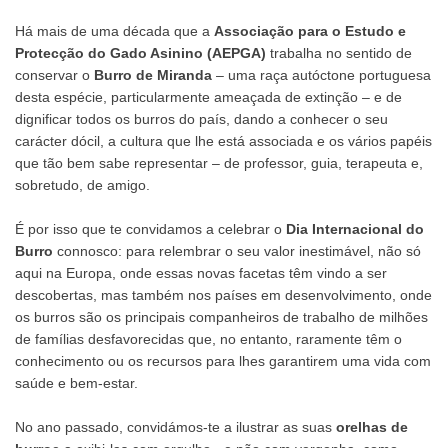
Há mais de uma década que a
Associação para o Estudo e
Protecção do Gado Asinino (AEPGA)
trabalha no sentido de
conservar o
Burro de Miranda
– uma raça autóctone portuguesa
desta espécie, particularmente ameaçada de extinção – e de
dignificar todos os burros do país, dando a conhecer o seu
carácter dócil, a cultura que lhe está associada e os vários papéis
que tão bem sabe representar – de professor, guia, terapeuta e,
sobretudo, de amigo.
É por isso que te convidamos a celebrar o
Dia Internacional do
Burro
connosco: para relembrar o seu valor inestimável, não só
aqui na Europa, onde essas novas facetas têm vindo a ser
descobertas, mas também nos países em desenvolvimento, onde
os burros são os principais companheiros de trabalho de milhões
de famílias desfavorecidas que, no entanto, raramente têm o
conhecimento ou os recursos para lhes garantirem uma vida com
saúde e bem-estar.
No ano passado, convidámos-te a ilustrar as suas
orelhas de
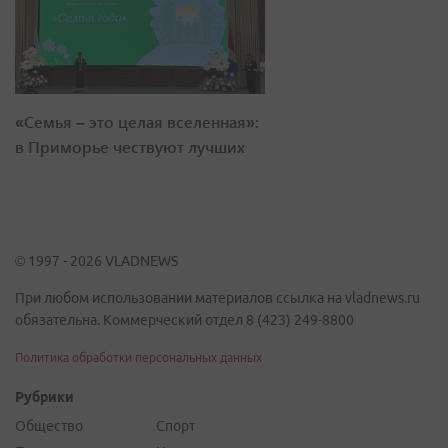
«Семья – это целая вселенная»:
в Приморье чествуют лучших
© 1997 - 2026 VLADNEWS
При любом использовании материалов ссылка на vladnews.ru
обязательна. Коммерческий отдел 8 (423) 249-8800
Политика обработки персональных данных
Рубрики
Общество
Спорт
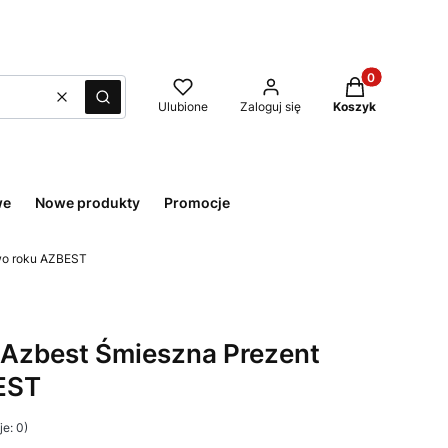
Produkty w kos
Wyczyść
Szukaj
Ulubione
Zaloguj się
Koszyk
we
Nowe produkty
Promocje
wo roku AZBEST
 Azbest Śmieszna Prezent
EST
e: 0)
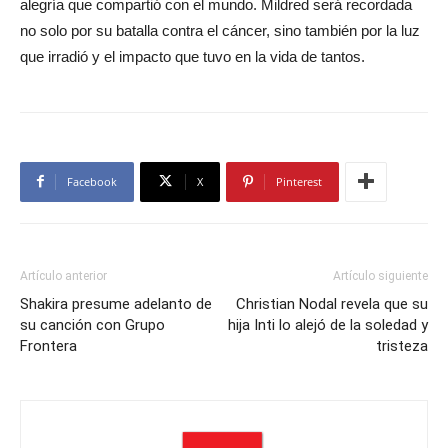
alegría que compartió con el mundo. Mildred será recordada
no solo por su batalla contra el cáncer, sino también por la luz
que irradió y el impacto que tuvo en la vida de tantos.
Facebook
X
Pinterest
Artículo anterior
Artículo siguiente
Shakira presume adelanto de
Christian Nodal revela que su
su canción con Grupo
hija Inti lo alejó de la soledad y
Frontera
tristeza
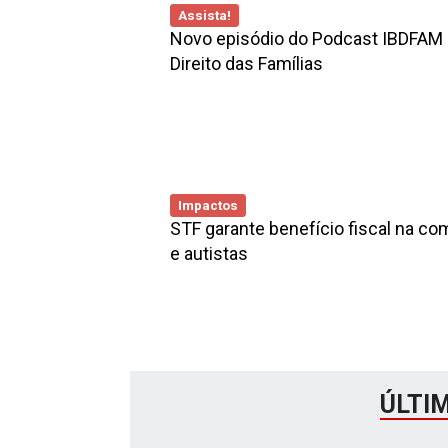
Assista!
Novo episódio do Podcast IBDFAM d
Direito das Famílias
Impactos
STF garante benefício fiscal na c
e autistas
ÚLTI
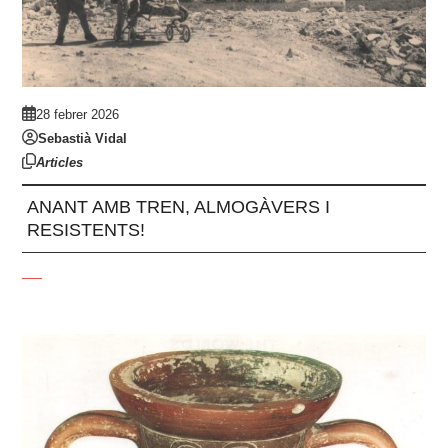
28 febrer 2026
Sebastià Vidal
Articles
ANANT AMB TREN, ALMOGÀVERS I
RESISTENTS!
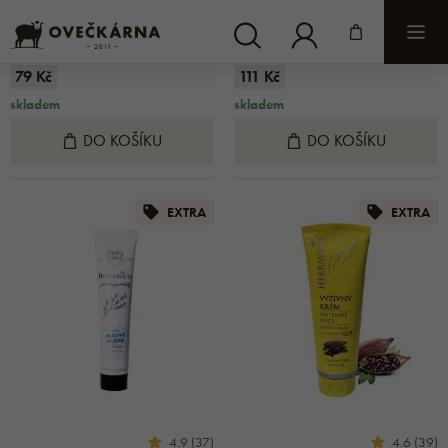
Bez kódu:
Bez kódu:
99 Kč
139 Kč
Cena s kódem: EXTRA
Cena s kódem: EXTRA
79 Kč
111 Kč
skladem
skladem
DO KOŠÍKU
DO KOŠÍKU
EXTRA
EXTRA
4.9 (37)
4.6 (39)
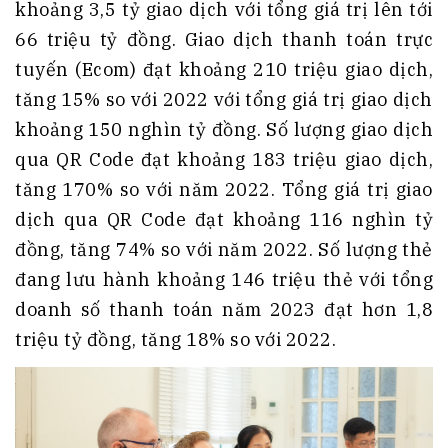
khoảng 3,5 tỷ giao dịch với tổng giá trị lên tới
66 triệu tỷ đồng. Giao dịch thanh toán trực
tuyến (Ecom) đạt khoảng 210 triệu giao dịch,
tăng 15% so với 2022 với tổng giá trị giao dịch
khoảng 150 nghìn tỷ đồng. Số lượng giao dịch
qua QR Code đạt khoảng 183 triệu giao dịch,
tăng 170% so với năm 2022. Tổng giá trị giao
dịch qua QR Code đạt khoảng 116 nghìn tỷ
đồng, tăng 74% so với năm 2022. Số lượng thẻ
đang lưu hành khoảng 146 triệu thẻ với tổng
doanh số thanh toán năm 2023 đạt hơn 1,8
triệu tỷ đồng, tăng 18% so với 2022.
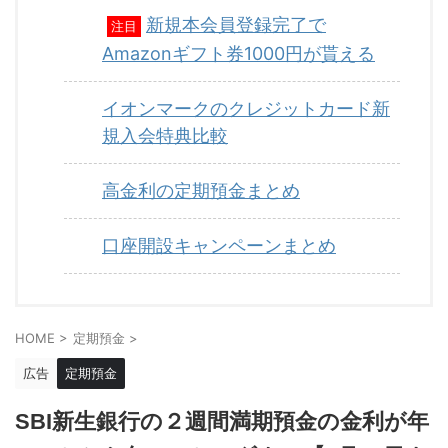
新規本会員登録完了で
注目
Amazonギフト券1000円が貰える
イオンマークのクレジットカード新
規入会特典比較
高金利の定期預金まとめ
口座開設キャンペーンまとめ
HOME
>
定期預金
>
広告
定期預金
SBI新生銀行の２週間満期預金の金利が年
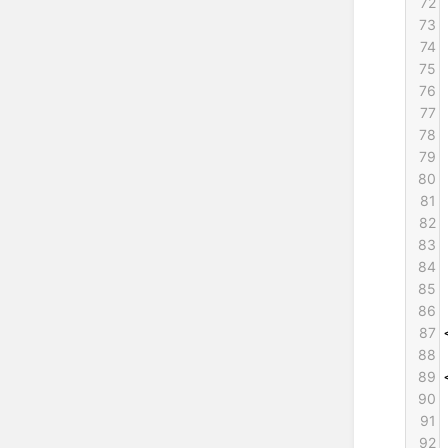
72
73
74
75
76
77
78
79
80
81
82
83
84
85
86
87
88
89
90
91
92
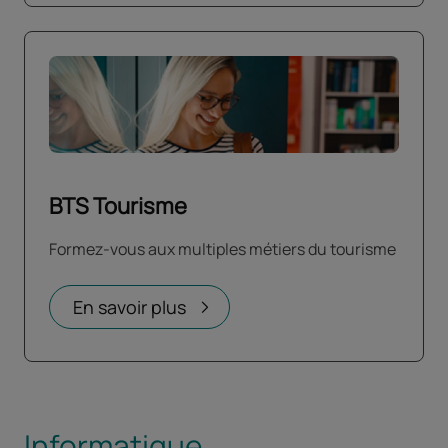
BTS Tourisme
Formez-vous aux multiples métiers du tourisme
En savoir plus
Informatique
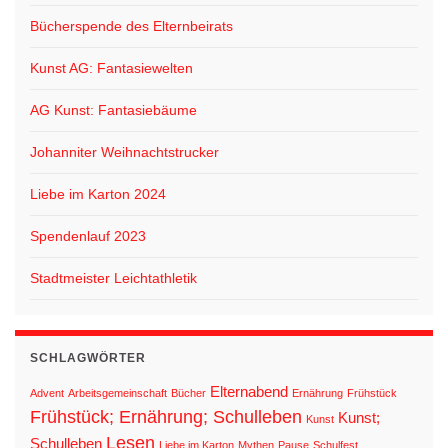
Bücherspende des Elternbeirats
Kunst AG: Fantasiewelten
AG Kunst: Fantasiebäume
Johanniter Weihnachtstrucker
Liebe im Karton 2024
Spendenlauf 2023
Stadtmeister Leichtathletik
SCHLAGWÖRTER
Elternabend
Advent
Arbeitsgemeinschaft
Bücher
Ernährung
Frühstück
Frühstück; Ernährung; Schulleben
Kunst;
Kunst
Lesen
Schulleben
Liebe im Karton
Mythen
Pause
Schulfest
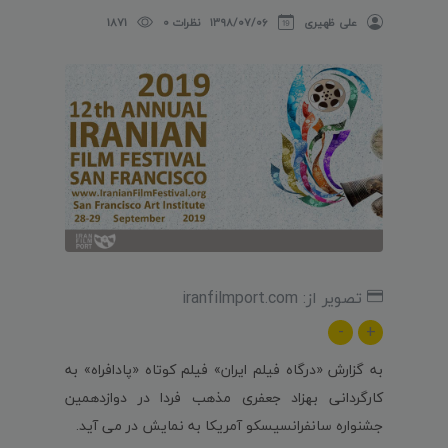
علی ظهیری
۱۳۹۸/۰۷/۰۶
نظرات 0
1871
تصویر از: iranfilmport.com
-
+
به گزارش «درگاه فیلم ایران» فیلم کوتاه «پادافراه» به
کارگردانی بهزاد جعفری مذهب فردا در دوازدهمین
جشنواره سانفرانسیسکو آمریکا به نمایش در می آید.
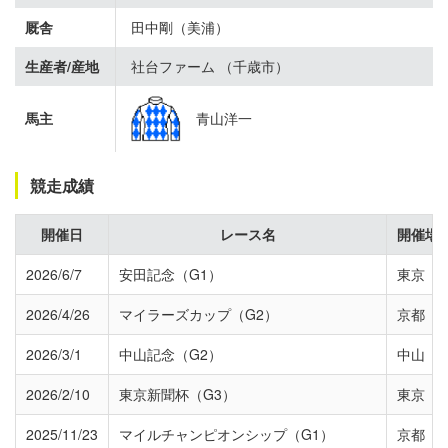
厩舎
田中剛（美浦）
生産者/産地
社台ファーム （千歳市）
馬主
青山洋一
競走成績
開催日
レース名
開催場
2026/6/7
安田記念（G1）
東京
2026/4/26
マイラーズカップ（G2）
京都
2026/3/1
中山記念（G2）
中山
2026/2/10
東京新聞杯（G3）
東京
2025/11/23
マイルチャンピオンシップ（G1）
京都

What the task asks
The task requires that every line above be transcribed exactly, without the images.

Written answer
Há mais de uma década que a
Associação para o Estudo e
Protecção do Gado Asinino (AEPGA)
trabalha no sentido de
conservar o
Burro de Miranda
– uma raça autóctone portuguesa
desta espécie, particularmente ameaçada de extinção – e de
dignificar todos os burros do país, dando a conhecer o seu
carácter dócil, a cultura que lhe está associada e os vários papéis
que tão bem sabe representar – de professor, guia, terapeuta e,
sobretudo, de amigo.
É por isso que te convidamos a celebrar o
Dia Internacional do
Burro
connosco: para relembrar o seu valor inestimável, não só
aqui na Europa, onde essas novas facetas têm vindo a ser
descobertas, mas também nos países em desenvolvimento, onde
os burros são os principais companheiros de trabalho de milhões
de famílias desfavorecidas que, no entanto, raramente têm o
conhecimento ou os recursos para lhes garantirem uma vida com
saúde e bem-estar.
No ano passado, convidámos-te a ilustrar as suas
orelhas de
«Семья – это целая вселенная»:
в Приморье чествуют лучших
© 1997 - 2026 VLADNEWS
При любом использовании материалов ссылка на vladnews.ru
обязательна. Коммерческий отдел 8 (423) 249-8800
Политика обработки персональных данных
Рубрики
Общество
Спорт
Produkty w kos
Wyczyść
Szukaj
Ulubione
Zaloguj się
Koszyk
we
Nowe produkty
Promocje
wo roku AZBEST
 Azbest Śmieszna Prezent
EST
e: 0)
alegría que compartió con el mundo. Mildred será recordada
no solo por su batalla contra el cáncer, sino también por la luz
que irradió y el impacto que tuvo en la vida de tantos.
Facebook
X
Pinterest
Artículo anterior
Artículo siguiente
Shakira presume adelanto de
Christian Nodal revela que su
su canción con Grupo
hija Inti lo alejó de la soledad y
Frontera
tristeza
Assista!
Novo episódio do Podcast IBDFAM d
Direito das Famílias
Impactos
STF garante benefício fiscal na c
e autistas
ÚLTI
28 febrer 2026
Sebastià Vidal
Articles
ANANT AMB TREN, ALMOGÀVERS I
RESISTENTS!
Bez kódu:
Bez kódu:
99 Kč
139 Kč
Cena s kódem: EXTRA
Cena s kódem: EXTRA
79 Kč
111 Kč
skladem
skladem
DO KOŠÍKU
DO KOŠÍKU
EXTRA
EXTRA
4.9 (37)
4.6 (39)
khoảng 3,5 tỷ giao dịch với tổng giá trị lên tới
66 triệu tỷ đồng. Giao dịch thanh toán trực
tuyến (Ecom) đạt khoảng 210 triệu giao dịch,
tăng 15% so với 2022 với tổng giá trị giao dịch
khoảng 150 nghìn tỷ đồng. Số lượng giao dịch
qua QR Code đạt khoảng 183 triệu giao dịch,
tăng 170% so với năm 2022. Tổng giá trị giao
dịch qua QR Code đạt khoảng 116 nghìn tỷ
đồng, tăng 74% so với năm 2022. Số lượng thẻ
đang lưu hành khoảng 146 triệu thẻ với tổng
doanh số thanh toán năm 2023 đạt hơn 1,8
triệu tỷ đồng, tăng 18% so với 2022.
新規本会員登録完了で
注目
Amazonギフト券1000円が貰える
イオンマークのクレジットカード新
規入会特典比較
高金利の定期預金まとめ
口座開設キャンペーンまとめ
HOME
>
定期預金
>
広告
定期預金
SBI新生銀行の２週間満期預金の金利が年
72
73
74
75
76
77
78
79
80
81
82
83
84
85
86
87
88
89
90
91
92
BTS Tourisme
Formez-vous aux multiples métiers du tourisme
En savoir plus
Informatique
Bücherspende des Elternbeirats
Kunst AG: Fantasiewelten
AG Kunst: Fantasiebäume
Johanniter Weihnachtstrucker
Liebe im Karton 2024
Spendenlauf 2023
Stadtmeister Leichtathletik
SCHLAGWÖRTER
Elternabend
Advent
Arbeitsgemeinschaft
Bücher
Ernährung
Frühstück
Frühstück; Ernährung; Schulleben
Kunst;
Kunst
Lesen
Schulleben
Liebe im Karton
Mythen
Pause
Schulfest
علی ظهیری
۱۳۹۸/۰۷/۰۶
نظرات 0
1871
تصویر از: iranfilmport.com
-
+
به گزارش «درگاه فیلم ایران» فیلم کوتاه «پادافراه» به
کارگردانی بهزاد جعفری مذهب فردا در دوازدهمین
جشنواره سانفرانسیسکو آمریکا به نمایش در می آید.
厩舎
田中剛（美浦）
生産者/産地
社台ファーム （千歳市）
馬主
青山洋一
競走成績
開催日
レース名
開催場
2026/6/7
安田記念（G1）
東京
2026/4/26
マイラーズカップ（G2）
京都
2026/3/1
中山記念（G2）
中山
2026/2/10
東京新聞杯（G3）
東京
2025/11/23
マイルチャンピオンシップ（G1）
京都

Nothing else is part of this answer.